← Back to Autonomy
Monograph № 4 · On Margin-Based Classification

Support Vector Machines
& their one-class cousin

Find the widest possible gap between two groups. Use a trick to make the gap curved. Then enclose a single cluster with the same machinery — and you have an anomaly detector.

By Majid Mazouchi

Pick the widest gap

You have two groups of points in a plane and you'd like to draw a line between them. How should you choose which line? There are infinitely many that separate the groups cleanly — steeper, shallower, tilted left, tilted right — and from the perspective of training accuracy, they're all equally good. They all classify the training data perfectly. But some of them feel right and some of them feel wrong, and the intuition that says so turns out to be mathematically precise.

Vladimir Vapnik and Corinna Cortes formalized that intuition in 1995. Of all the lines that separate the two classes, pick the one that leaves the widest possible gap between itself and the nearest points of either class.
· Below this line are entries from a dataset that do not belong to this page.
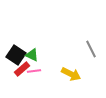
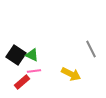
red rectangle: moved 13 px down
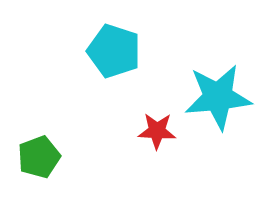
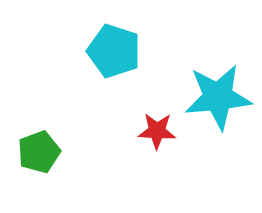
green pentagon: moved 5 px up
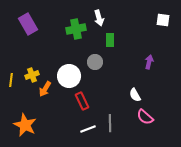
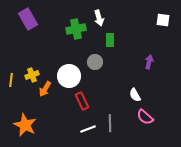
purple rectangle: moved 5 px up
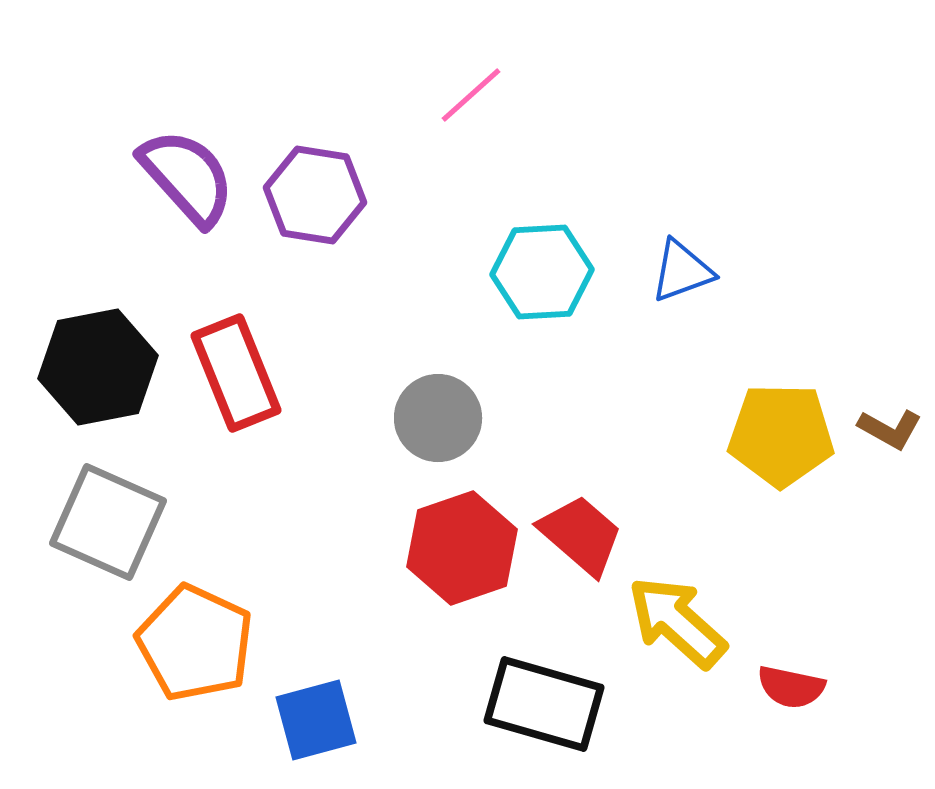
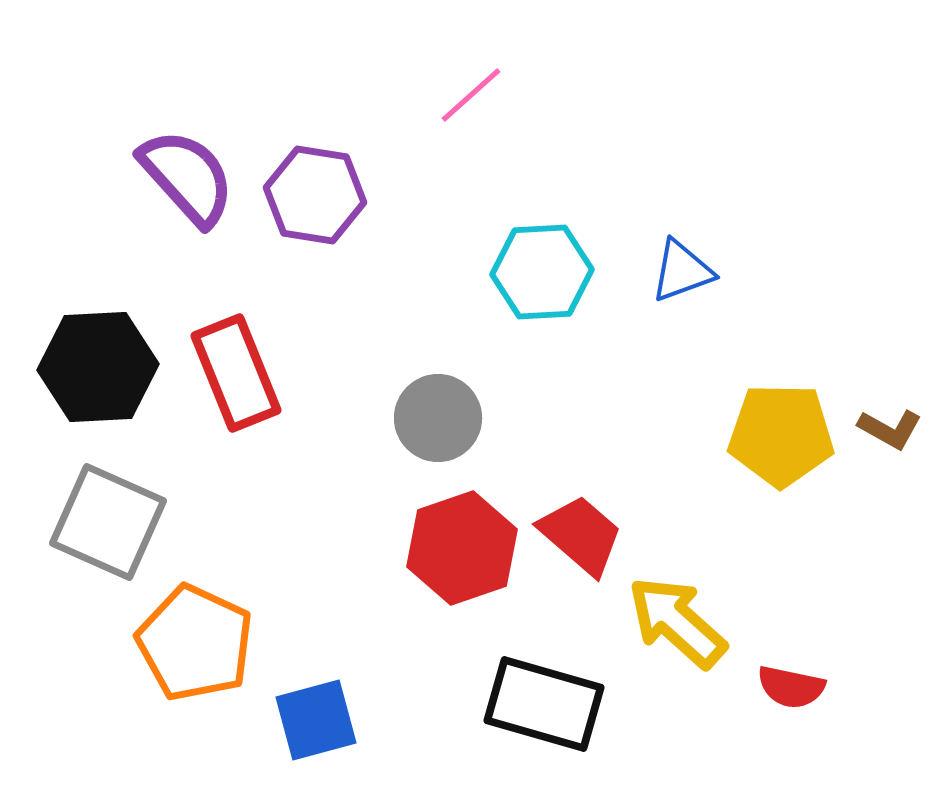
black hexagon: rotated 8 degrees clockwise
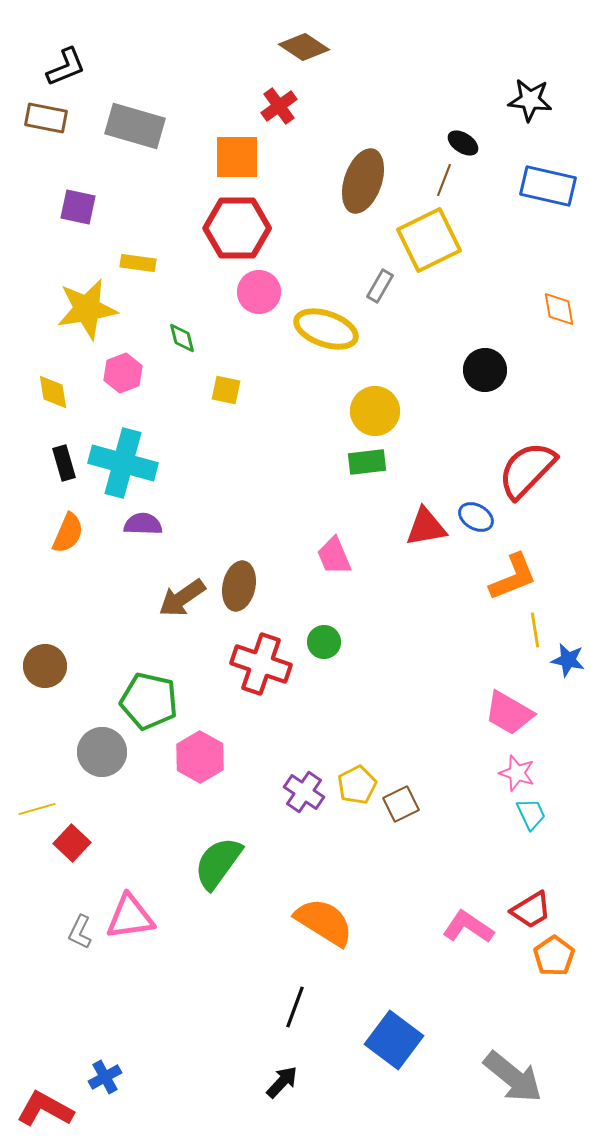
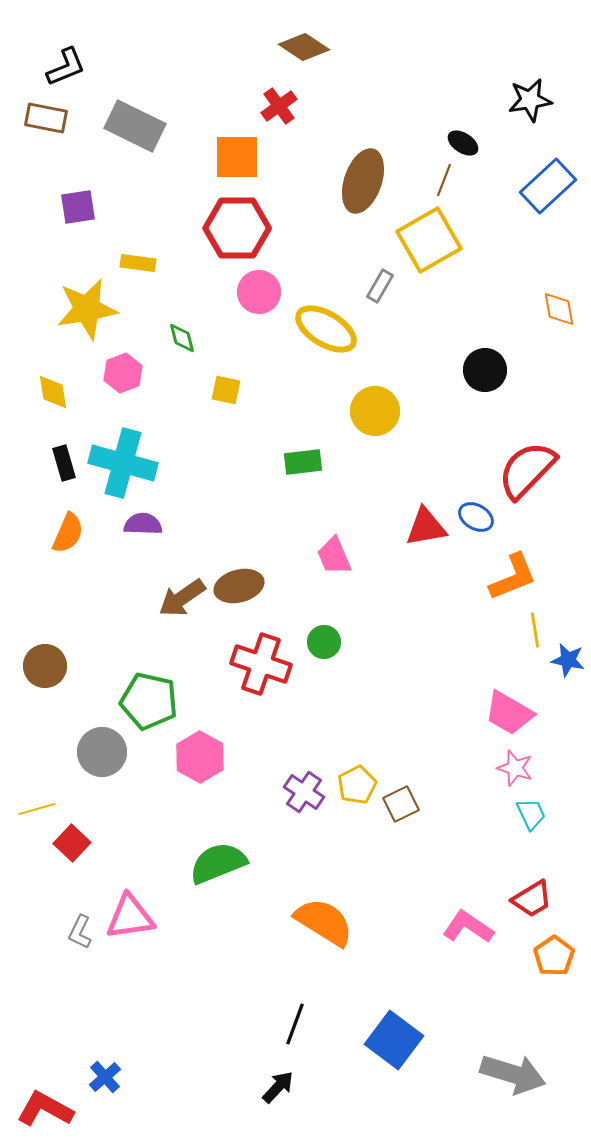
black star at (530, 100): rotated 15 degrees counterclockwise
gray rectangle at (135, 126): rotated 10 degrees clockwise
blue rectangle at (548, 186): rotated 56 degrees counterclockwise
purple square at (78, 207): rotated 21 degrees counterclockwise
yellow square at (429, 240): rotated 4 degrees counterclockwise
yellow ellipse at (326, 329): rotated 12 degrees clockwise
green rectangle at (367, 462): moved 64 px left
brown ellipse at (239, 586): rotated 63 degrees clockwise
pink star at (517, 773): moved 2 px left, 5 px up
green semicircle at (218, 863): rotated 32 degrees clockwise
red trapezoid at (531, 910): moved 1 px right, 11 px up
black line at (295, 1007): moved 17 px down
blue cross at (105, 1077): rotated 12 degrees counterclockwise
gray arrow at (513, 1077): moved 3 px up; rotated 22 degrees counterclockwise
black arrow at (282, 1082): moved 4 px left, 5 px down
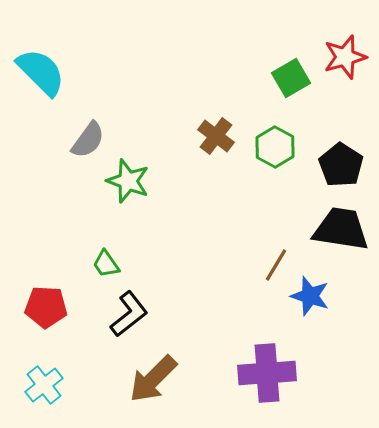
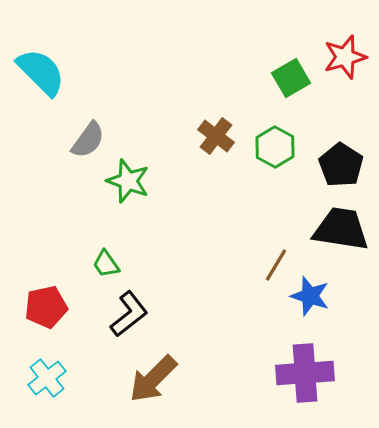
red pentagon: rotated 15 degrees counterclockwise
purple cross: moved 38 px right
cyan cross: moved 3 px right, 7 px up
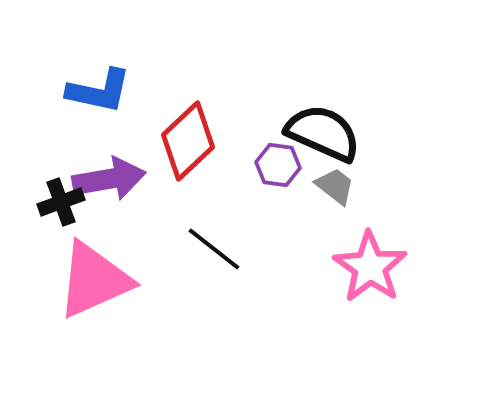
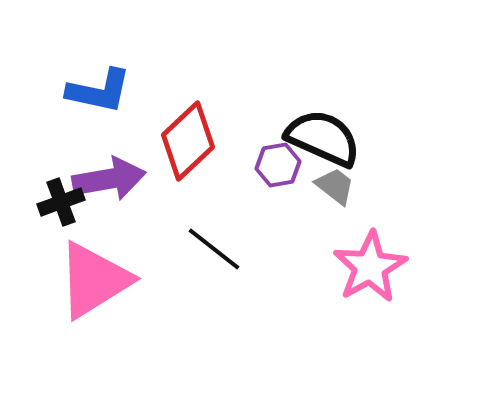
black semicircle: moved 5 px down
purple hexagon: rotated 18 degrees counterclockwise
pink star: rotated 8 degrees clockwise
pink triangle: rotated 8 degrees counterclockwise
That gap — the distance from the line to the closest training point — is the margin. Maximizing the margin gives a unique answer, and the unique answer turns out to generalize far better than an arbitrary separator. Points far from the decision boundary don't matter. Only the few points that sit right at the edge of the gap — the support vectors — determine everything.

Key idea

Among all lines that separate the two classes, the best one is the line that sits as far as possible from the nearest point on either side. The margin is everything.

The maximum-margin hyperplane

Below is a 2-D scatter of two linearly separable classes with the maximum-margin separator drawn on top. The solid line is the decision boundary. The dashed lines are the two margins — the frontier of the gap. Points sitting exactly on the margins (there will always be at least one per class in a perfectly fit solution) are the support vectors, marked with rings. Click anywhere in the plot to add a new point; the solver refits and the boundary updates. Toggle between green and red to choose which class your new point belongs to.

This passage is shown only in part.